Our Eisteddfod, encouraged by the landed proprietors of Wales, forms a useful bond between landlord and tenant, employer and employed. It is held yearly, in different towns, and prizes are given for choir singing, for which fifty to a hundred voices will assemble from one village, all the choirs joining together in some of the great choruses. Rewards are also given for knitting, for the best national costumes, for solo singing, violin and harp playing, for original poems in Welsh, and for recitations.

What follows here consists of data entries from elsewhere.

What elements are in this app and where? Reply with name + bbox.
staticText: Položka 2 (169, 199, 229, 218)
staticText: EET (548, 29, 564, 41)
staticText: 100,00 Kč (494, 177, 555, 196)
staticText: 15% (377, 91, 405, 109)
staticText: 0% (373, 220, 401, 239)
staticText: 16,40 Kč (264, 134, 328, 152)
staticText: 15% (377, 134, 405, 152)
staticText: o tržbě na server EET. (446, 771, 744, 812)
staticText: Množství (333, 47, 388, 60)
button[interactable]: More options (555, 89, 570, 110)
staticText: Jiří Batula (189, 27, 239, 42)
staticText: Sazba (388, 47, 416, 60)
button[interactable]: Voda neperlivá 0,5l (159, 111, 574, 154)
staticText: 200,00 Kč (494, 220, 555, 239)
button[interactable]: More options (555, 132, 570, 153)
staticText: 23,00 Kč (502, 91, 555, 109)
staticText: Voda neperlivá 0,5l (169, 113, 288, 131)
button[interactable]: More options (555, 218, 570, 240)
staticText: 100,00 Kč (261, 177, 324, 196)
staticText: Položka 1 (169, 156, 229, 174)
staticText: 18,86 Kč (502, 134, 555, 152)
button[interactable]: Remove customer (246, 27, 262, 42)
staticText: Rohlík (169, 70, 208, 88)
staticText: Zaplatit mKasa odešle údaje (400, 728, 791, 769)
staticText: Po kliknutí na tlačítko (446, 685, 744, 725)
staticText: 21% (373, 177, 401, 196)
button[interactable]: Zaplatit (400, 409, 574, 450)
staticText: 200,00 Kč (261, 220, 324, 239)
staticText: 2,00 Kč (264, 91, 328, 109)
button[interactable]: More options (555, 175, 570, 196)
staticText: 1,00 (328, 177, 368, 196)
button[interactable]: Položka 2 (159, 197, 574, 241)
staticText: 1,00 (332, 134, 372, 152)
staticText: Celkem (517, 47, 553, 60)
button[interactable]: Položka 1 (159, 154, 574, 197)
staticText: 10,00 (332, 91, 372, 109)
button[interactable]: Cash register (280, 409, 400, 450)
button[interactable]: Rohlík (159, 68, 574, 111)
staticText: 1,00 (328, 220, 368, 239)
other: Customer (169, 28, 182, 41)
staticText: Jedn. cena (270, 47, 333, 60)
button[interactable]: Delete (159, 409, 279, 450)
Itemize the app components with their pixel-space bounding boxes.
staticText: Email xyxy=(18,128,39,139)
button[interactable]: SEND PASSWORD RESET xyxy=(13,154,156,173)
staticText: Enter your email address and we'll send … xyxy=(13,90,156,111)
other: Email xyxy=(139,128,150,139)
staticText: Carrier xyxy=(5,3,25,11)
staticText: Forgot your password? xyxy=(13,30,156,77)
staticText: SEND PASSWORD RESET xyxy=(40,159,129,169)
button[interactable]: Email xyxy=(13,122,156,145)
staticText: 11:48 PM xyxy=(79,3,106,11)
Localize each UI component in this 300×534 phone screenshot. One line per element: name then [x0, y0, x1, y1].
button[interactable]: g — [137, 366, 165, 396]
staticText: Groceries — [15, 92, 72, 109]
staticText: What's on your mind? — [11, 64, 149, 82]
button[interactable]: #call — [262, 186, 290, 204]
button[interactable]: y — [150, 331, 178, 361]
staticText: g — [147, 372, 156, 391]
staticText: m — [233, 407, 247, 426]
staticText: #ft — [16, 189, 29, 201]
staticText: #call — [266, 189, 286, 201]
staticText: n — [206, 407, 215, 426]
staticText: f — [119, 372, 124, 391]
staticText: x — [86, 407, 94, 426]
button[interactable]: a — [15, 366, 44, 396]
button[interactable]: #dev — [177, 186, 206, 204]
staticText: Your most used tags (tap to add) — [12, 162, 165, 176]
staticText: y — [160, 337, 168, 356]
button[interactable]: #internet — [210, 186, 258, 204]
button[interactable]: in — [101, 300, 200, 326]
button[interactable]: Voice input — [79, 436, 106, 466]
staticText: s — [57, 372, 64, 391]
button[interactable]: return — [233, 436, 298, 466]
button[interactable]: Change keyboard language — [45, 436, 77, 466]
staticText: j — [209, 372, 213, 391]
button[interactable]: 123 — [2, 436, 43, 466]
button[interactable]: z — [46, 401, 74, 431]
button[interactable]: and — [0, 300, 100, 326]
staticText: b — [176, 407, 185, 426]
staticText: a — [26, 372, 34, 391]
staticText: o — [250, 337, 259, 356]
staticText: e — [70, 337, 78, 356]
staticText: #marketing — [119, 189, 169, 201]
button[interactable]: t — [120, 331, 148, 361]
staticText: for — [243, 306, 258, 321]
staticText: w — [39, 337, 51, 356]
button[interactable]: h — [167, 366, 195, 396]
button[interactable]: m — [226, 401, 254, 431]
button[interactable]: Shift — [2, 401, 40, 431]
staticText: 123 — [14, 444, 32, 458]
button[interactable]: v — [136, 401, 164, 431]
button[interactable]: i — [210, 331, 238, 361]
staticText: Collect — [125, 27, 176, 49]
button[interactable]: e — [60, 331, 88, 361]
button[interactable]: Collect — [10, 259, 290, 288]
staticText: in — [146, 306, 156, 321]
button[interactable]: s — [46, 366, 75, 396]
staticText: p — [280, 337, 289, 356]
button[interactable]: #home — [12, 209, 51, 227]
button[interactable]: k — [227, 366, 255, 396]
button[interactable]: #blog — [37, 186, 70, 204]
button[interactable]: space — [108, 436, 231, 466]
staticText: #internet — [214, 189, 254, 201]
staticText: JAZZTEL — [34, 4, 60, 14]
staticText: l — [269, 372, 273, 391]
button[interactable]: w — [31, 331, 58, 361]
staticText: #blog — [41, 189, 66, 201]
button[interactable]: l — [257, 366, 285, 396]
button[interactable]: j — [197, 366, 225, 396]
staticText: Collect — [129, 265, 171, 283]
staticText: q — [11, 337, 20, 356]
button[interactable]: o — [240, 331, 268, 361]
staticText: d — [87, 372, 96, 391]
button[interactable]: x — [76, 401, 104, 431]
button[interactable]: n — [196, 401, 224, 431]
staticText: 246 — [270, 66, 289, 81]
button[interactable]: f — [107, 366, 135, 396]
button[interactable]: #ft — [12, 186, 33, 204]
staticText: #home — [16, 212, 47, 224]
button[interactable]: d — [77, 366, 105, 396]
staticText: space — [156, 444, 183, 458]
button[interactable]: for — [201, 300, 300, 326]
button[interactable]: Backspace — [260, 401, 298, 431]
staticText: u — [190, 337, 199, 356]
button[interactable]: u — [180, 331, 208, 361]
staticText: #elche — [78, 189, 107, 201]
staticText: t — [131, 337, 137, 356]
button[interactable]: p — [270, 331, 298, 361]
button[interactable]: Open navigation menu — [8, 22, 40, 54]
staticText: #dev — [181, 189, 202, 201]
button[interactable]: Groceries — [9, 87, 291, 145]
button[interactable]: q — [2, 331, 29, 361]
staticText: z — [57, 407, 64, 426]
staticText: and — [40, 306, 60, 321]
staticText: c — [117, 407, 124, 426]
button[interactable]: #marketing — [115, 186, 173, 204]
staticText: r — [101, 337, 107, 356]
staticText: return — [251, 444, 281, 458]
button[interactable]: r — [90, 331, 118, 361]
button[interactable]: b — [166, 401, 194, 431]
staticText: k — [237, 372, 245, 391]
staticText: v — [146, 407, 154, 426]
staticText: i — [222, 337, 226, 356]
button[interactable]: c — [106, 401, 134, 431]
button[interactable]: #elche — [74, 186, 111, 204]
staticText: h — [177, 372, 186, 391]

In Finland the competition, strangely enough, also takes place once a year, and dates back to the old Runo Singers, who orally handed down the national music from generation to generation. Each time the Festival is, as in Wales, held in a different town, the idea being to raise the tastes of the populace, and to encourage the practice of music among a thoroughly musical people. Clubs or choirs are sent from all corners of Finland to compete; the old national airs—of which there are hundreds, ay thousands—are sung, and that unique native instrument the Kantele is played. For hundreds of years these Runo Singers have handed on the songs of their forefathers by word of mouth, and have kept their history alive.
It was Elias Lönnrot who collected these Kantele songs. For years and years he travelled about the country gathering them together by ear and word of mouth, and, having weeded out the repetitions, he edited the famous epical Kalevala, and later collected quantities of other lyric ballads from the heathen times, and published them as Kanteletar. Thus much ancient music and verse was revived that had almost been forgotten. But of this we must speak in the next chapter.
That Finland is thoroughly musical may be inferred from the dozens of choirs sent to the Sordavala Festival from all parts of the country. The peasant voices, in spite of being but slightly trained, or at all events trained very little, sing together wonderfully. Indeed, it was surprising to find how they could all take their proper parts, and keep to them; but the supreme delight, perhaps, of the Festival was the student corps, composed of fifty men from the University of Helsingfors, who sang together most beautifully, the choir being conducted by one of themselves. They had some glorious voices among them, and as they sang the national airs of Finland, marching backwards and forwards to the park, their feet keeping time with their music, the effect of their distant singing in the pine-woods was most enthralling.